TASK REQUIREMENTS:
What lines of the data include the string "Cola"? Copy them all.

◆ ◆ ◆ ◆ ◆

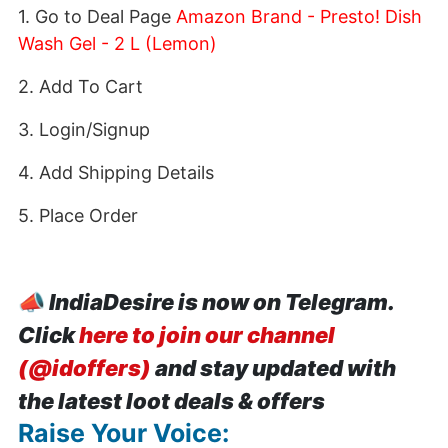
1. Go to Deal Page
Amazon Brand - Presto! Dish
Wash Gel - 2 L (Lemon)
2. Add To Cart
3. Login/Signup
4. Add Shipping Details
5. Place Order
📣
IndiaDesire is now on Telegram.
Click
here to join our channel
(@idoffers)
and stay updated with
the latest loot deals & offers
Raise Your Voice:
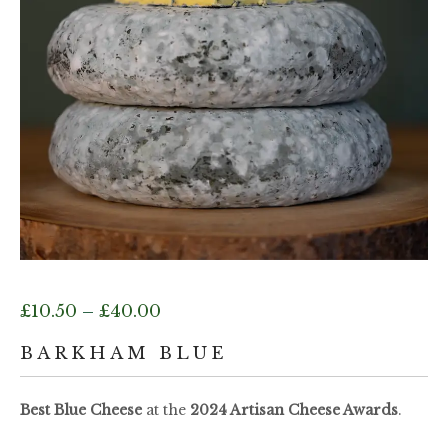
Price
£
10.50
–
£
40.00
range:
BARKHAM BLUE
£10.50
Best Blue Cheese
at the
2024 Artisan Cheese Awards
.
through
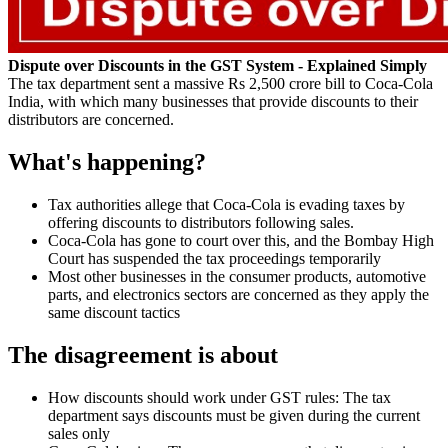
Dispute over Discounts in the GST System - Explained Simply
The tax department sent a massive Rs 2,500 crore bill to Coca-Cola
India, with which many businesses that provide discounts to their
distributors are concerned.
What's happening?
Tax authorities allege that Coca-Cola is evading taxes by
offering discounts to distributors following sales.
Coca-Cola has gone to court over this, and the Bombay High
Court has suspended the tax proceedings temporarily
Most other businesses in the consumer products, automotive
parts, and electronics sectors are concerned as they apply the
same discount tactics
The disagreement is about
How discounts should work under GST rules: The tax
department says discounts must be given during the current
sales only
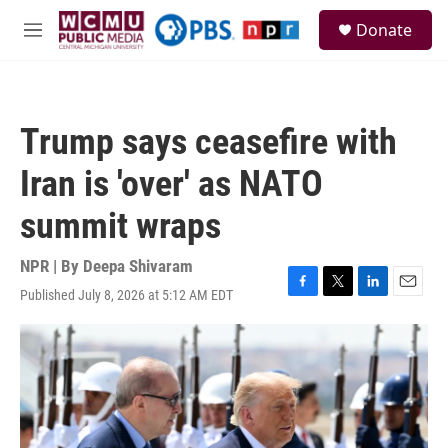
Skip to main content
S
Donate
e
M
a
e
r
n
c
u
h
Trump says ceasefire with
u
e
Iran is 'over' as NATO
r
y
summit wraps
NPR | By
Deepa Shivaram
Published July 8, 2026 at 5:12 AM EDT
F
T
L
E
a
w
i
m
c
i
n
a
e
t
k
i
b
t
e
l
o
e
d
o
r
I
k
n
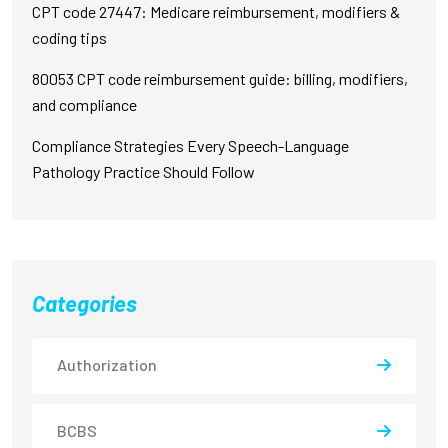
CPT code 27447: Medicare reimbursement, modifiers &
coding tips
80053 CPT code reimbursement guide: billing, modifiers,
and compliance
Compliance Strategies Every Speech-Language
Pathology Practice Should Follow
Categories
Authorization
BCBS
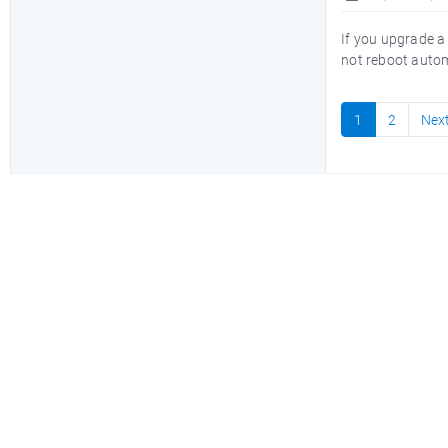
If you upgrade a
not reboot automa
1
2
Nex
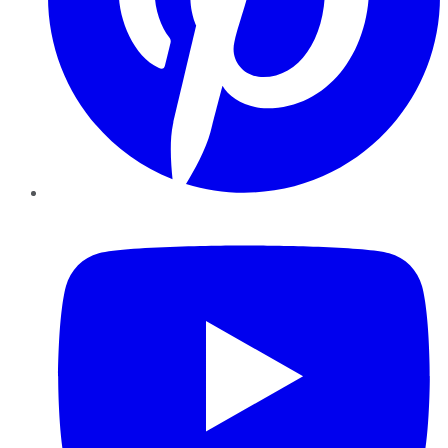
YouTube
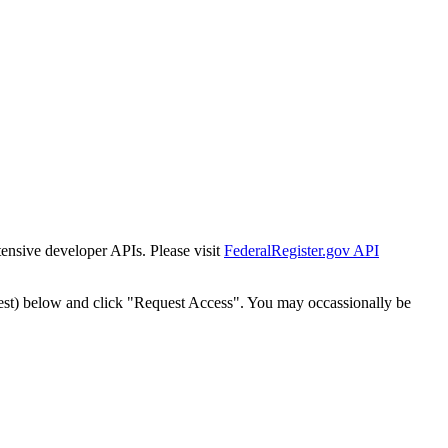
tensive developer APIs. Please visit
FederalRegister.gov API
est) below and click "Request Access". You may occassionally be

◆ ◆ ◆ ◆ ◆

RESULT:
The tax department sent a massive Rs 2,500 crore bill to Coca-Cola
Tax authorities allege that Coca-Cola is evading taxes by
Coca-Cola has gone to court over this, and the Bombay High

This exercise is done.